Case Study: AstraZeneca International Region Uses AI-Enabled Training to Drive Sales Growth
By JD Dillon, Chief Learning Architect, Axonify (axonify.com)
Sales is a difficult profession. Medical sales takes this challenge to the next level. Sales professionals must stay up to date on the latest innovations in health care. And they must develop this knowledge independently while traveling between client locations. Finally, they must display unwavering confidence in this knowledge as they engage in detailed product discussions with experienced medical professionals.
AstraZeneca, a global leader in the biopharmaceutical industry, recognized that traditional workplace training no longer fit the needs of its professional salesforce. Its reps just didn’t have the time (or patience) to complete lengthy online modules. And consistently bringing reps to a central location for in-person training was cost prohibitive and ineffective. So AstraZeneca International Region partnered with Axonify to design a continuous microlearning experience that fit into the day-to-day workflow of its salesforce.
In 2015, AstraZeneca International Region launched an adaptive microlearning platform powered by artificial intelligence (AI) designed specifically for the needs of the front-line salesforce. Sales reps have the opportunity to complete daily learning activities using their company-issued tablets. The platform builds a profile for each sales rep, including data on his or her confidence, knowledge, behavior, and business results. AI then is used to deliver a personalized learning activity to the rep. This activity is focused specifically on areas in which the individual rep requires development. These sessions, which take just a few minutes to complete, fit easily into the reps’ busy schedules, such as when they are waiting in a doctor’s waiting room. Reps also have the option to complete additional training or search for information to answer immediate questions.
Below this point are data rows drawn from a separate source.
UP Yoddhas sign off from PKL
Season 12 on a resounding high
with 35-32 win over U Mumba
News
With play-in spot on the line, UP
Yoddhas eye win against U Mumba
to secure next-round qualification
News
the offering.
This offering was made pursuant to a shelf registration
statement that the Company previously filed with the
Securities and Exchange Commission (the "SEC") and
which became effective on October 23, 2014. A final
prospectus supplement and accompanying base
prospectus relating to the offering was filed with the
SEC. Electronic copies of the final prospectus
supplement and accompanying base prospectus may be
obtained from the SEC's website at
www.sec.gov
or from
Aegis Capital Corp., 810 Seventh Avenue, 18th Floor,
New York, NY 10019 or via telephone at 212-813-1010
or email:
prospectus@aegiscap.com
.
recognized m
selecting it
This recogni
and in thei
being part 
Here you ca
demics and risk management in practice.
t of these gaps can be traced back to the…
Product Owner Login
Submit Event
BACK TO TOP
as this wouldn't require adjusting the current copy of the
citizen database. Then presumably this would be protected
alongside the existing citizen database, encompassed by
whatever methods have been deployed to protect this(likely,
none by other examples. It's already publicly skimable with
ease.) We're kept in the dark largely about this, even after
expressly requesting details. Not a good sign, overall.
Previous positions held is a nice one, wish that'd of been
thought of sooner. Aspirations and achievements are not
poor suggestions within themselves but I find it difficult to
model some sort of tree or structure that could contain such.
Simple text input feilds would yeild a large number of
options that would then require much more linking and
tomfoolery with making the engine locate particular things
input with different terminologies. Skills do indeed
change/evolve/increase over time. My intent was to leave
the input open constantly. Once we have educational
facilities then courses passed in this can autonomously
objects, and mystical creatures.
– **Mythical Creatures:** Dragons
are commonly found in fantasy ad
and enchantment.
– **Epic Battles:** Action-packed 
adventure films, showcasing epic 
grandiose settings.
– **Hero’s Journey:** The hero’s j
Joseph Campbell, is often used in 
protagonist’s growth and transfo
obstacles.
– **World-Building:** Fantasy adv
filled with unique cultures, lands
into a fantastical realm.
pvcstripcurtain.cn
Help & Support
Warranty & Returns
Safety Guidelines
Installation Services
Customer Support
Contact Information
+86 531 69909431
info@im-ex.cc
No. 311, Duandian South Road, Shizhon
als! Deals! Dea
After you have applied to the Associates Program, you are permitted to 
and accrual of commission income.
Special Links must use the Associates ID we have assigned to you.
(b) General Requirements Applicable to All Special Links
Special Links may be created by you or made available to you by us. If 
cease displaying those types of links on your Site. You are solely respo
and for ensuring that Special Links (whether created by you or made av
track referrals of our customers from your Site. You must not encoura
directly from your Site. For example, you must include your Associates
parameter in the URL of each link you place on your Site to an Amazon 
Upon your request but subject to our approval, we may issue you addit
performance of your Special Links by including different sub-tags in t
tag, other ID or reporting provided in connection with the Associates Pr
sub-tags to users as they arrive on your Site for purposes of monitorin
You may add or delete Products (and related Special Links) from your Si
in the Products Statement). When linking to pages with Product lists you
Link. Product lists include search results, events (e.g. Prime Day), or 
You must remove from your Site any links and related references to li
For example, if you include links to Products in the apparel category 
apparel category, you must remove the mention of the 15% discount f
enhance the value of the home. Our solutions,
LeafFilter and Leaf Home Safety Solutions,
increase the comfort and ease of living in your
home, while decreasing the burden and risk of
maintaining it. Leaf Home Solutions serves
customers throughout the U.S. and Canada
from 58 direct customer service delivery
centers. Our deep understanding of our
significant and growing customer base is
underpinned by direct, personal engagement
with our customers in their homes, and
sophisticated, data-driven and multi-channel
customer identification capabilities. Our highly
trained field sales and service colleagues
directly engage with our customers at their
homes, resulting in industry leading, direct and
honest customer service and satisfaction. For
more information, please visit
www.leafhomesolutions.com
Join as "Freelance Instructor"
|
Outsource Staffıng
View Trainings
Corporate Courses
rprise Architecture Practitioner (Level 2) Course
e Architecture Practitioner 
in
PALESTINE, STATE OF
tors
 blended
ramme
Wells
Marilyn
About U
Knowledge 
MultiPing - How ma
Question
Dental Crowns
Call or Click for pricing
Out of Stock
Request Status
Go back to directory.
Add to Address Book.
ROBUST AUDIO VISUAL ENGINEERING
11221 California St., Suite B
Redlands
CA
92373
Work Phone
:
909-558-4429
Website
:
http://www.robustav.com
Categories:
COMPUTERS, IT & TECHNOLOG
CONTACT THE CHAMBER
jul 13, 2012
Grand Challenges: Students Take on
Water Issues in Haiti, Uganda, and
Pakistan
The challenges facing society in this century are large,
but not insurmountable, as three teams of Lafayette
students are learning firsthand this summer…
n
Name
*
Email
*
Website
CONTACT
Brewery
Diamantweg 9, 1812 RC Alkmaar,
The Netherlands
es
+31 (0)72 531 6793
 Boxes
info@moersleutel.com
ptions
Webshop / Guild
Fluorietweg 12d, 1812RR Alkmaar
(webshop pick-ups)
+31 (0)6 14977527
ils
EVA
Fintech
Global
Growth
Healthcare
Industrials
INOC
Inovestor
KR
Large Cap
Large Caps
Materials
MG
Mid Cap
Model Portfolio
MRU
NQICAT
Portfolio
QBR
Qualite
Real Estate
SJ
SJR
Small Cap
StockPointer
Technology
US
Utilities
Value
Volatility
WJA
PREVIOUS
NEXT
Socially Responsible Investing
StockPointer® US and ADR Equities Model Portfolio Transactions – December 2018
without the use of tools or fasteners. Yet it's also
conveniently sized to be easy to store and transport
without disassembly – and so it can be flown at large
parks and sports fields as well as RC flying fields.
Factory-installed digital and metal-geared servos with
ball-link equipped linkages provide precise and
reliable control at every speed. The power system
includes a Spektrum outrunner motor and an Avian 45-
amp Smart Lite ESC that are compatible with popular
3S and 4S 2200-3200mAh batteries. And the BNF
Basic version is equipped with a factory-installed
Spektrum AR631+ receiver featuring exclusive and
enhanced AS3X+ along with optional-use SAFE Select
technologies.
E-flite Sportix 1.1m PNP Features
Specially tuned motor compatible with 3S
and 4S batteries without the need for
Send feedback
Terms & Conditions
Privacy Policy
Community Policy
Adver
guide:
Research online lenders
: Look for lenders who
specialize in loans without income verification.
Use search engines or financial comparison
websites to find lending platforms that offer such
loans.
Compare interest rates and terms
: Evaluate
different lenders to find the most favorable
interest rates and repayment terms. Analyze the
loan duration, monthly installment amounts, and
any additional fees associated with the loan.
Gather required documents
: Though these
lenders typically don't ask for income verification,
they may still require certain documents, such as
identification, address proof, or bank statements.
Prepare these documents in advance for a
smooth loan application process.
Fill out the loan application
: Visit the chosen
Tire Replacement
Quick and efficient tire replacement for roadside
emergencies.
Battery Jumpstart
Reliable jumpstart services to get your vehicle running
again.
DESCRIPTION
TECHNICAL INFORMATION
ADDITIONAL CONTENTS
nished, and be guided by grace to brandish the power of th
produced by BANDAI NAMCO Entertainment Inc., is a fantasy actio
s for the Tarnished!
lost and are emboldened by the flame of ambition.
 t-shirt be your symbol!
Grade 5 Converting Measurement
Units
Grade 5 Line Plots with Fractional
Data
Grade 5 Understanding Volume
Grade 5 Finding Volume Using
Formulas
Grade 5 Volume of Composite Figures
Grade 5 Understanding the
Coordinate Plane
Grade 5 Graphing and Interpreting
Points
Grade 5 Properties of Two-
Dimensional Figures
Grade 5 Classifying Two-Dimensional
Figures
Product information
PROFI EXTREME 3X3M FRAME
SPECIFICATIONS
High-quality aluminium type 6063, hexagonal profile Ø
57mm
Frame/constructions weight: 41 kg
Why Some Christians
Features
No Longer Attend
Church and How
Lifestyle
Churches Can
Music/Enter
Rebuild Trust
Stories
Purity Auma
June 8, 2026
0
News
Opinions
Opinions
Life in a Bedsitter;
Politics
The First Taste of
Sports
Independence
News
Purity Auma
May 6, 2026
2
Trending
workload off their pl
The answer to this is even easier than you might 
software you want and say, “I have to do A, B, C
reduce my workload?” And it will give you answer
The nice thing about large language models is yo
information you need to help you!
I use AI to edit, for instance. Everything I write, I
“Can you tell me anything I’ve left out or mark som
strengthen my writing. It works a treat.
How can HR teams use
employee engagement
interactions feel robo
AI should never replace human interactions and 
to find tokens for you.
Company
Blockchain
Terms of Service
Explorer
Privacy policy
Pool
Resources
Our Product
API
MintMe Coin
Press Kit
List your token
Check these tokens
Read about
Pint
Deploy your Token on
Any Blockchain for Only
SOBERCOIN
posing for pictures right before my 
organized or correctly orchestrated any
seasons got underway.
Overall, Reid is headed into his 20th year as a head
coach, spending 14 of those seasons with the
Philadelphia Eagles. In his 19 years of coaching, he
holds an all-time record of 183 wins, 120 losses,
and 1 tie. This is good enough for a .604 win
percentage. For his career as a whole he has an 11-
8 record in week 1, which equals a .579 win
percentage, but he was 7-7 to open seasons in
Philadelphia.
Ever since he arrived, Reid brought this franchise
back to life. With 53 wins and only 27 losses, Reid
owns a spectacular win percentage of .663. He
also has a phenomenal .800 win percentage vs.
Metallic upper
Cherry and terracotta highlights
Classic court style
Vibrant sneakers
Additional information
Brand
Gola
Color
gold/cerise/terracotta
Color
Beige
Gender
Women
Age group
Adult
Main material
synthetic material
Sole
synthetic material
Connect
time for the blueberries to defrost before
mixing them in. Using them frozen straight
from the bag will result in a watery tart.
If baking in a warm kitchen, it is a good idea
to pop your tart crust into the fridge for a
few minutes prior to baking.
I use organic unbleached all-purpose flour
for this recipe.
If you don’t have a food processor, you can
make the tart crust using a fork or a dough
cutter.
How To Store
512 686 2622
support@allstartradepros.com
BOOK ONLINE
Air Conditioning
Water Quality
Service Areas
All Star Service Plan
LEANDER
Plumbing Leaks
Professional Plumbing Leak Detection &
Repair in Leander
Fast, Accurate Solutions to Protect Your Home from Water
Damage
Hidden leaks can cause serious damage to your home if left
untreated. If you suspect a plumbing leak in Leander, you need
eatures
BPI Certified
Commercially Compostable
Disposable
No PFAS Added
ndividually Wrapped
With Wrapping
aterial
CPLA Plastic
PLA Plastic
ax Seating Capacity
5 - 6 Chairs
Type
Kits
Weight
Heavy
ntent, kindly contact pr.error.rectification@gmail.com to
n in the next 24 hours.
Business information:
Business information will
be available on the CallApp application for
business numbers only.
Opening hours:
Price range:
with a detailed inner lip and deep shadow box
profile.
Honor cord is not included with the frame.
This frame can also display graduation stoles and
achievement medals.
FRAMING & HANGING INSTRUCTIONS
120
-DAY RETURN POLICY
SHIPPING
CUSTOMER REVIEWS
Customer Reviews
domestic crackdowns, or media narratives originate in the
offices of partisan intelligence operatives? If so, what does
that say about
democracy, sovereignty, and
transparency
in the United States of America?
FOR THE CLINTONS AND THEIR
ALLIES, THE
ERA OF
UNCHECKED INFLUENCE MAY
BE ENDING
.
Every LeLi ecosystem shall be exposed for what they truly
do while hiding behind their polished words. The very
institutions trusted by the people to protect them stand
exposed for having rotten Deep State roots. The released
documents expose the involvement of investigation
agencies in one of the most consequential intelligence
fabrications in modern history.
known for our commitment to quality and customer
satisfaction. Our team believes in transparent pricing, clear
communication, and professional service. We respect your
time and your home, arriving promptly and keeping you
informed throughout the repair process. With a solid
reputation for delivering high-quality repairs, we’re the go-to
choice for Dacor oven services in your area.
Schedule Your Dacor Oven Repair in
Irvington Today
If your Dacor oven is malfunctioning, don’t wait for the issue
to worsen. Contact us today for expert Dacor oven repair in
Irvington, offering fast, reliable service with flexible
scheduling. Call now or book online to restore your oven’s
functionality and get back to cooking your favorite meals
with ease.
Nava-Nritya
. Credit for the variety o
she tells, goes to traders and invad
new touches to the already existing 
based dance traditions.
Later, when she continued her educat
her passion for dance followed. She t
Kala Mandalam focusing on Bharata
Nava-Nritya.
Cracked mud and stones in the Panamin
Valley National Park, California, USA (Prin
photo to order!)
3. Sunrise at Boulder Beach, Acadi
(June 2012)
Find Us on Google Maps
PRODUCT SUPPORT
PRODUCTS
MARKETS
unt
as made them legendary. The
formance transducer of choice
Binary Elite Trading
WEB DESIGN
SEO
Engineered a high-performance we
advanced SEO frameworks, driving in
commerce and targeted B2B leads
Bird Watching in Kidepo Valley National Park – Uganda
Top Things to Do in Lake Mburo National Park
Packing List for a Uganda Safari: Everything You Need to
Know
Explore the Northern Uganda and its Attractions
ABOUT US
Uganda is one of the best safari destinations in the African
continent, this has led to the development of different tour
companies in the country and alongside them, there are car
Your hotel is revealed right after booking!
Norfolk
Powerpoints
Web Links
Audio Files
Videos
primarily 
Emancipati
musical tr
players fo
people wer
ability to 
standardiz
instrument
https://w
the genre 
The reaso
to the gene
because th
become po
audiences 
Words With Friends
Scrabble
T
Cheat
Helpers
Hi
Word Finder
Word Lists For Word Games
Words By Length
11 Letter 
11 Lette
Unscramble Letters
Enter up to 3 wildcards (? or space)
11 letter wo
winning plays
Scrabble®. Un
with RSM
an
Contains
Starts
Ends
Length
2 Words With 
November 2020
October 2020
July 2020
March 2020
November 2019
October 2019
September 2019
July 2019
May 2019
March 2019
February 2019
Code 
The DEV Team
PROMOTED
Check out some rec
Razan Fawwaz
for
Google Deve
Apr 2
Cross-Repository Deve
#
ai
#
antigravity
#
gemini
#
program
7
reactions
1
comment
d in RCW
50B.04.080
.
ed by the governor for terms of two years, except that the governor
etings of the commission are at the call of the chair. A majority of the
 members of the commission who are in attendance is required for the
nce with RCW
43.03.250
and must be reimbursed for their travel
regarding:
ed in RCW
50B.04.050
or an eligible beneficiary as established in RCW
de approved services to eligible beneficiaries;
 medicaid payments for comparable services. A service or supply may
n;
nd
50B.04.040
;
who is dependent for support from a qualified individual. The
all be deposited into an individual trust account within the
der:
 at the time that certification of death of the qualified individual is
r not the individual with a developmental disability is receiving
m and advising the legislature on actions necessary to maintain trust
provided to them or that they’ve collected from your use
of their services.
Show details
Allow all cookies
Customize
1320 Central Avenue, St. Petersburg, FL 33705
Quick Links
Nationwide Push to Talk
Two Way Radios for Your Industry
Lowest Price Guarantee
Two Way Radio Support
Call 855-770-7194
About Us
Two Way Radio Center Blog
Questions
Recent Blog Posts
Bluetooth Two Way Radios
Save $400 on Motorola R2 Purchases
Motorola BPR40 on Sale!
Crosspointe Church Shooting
AstraZeneca International Region focused its development efforts on critical topics, including product knowledge, medical conditions, and sales skills. It quickly saw results that continue to this day. First, 82 percent of the sales team remains engaged in continuous learning, with 24 learning sessions completed on average by each rep per month. They also have demonstrated substantial knowledge growth, with a 37 percent increase in high-priority topics. But most importantly, this new approach to learning has a direct impact on business results. When the business unit exceeded its sales goals for 2018, it leveraged the platform’s impact analysis tools to determine that 25.7 percent of the result was attributed to sales training.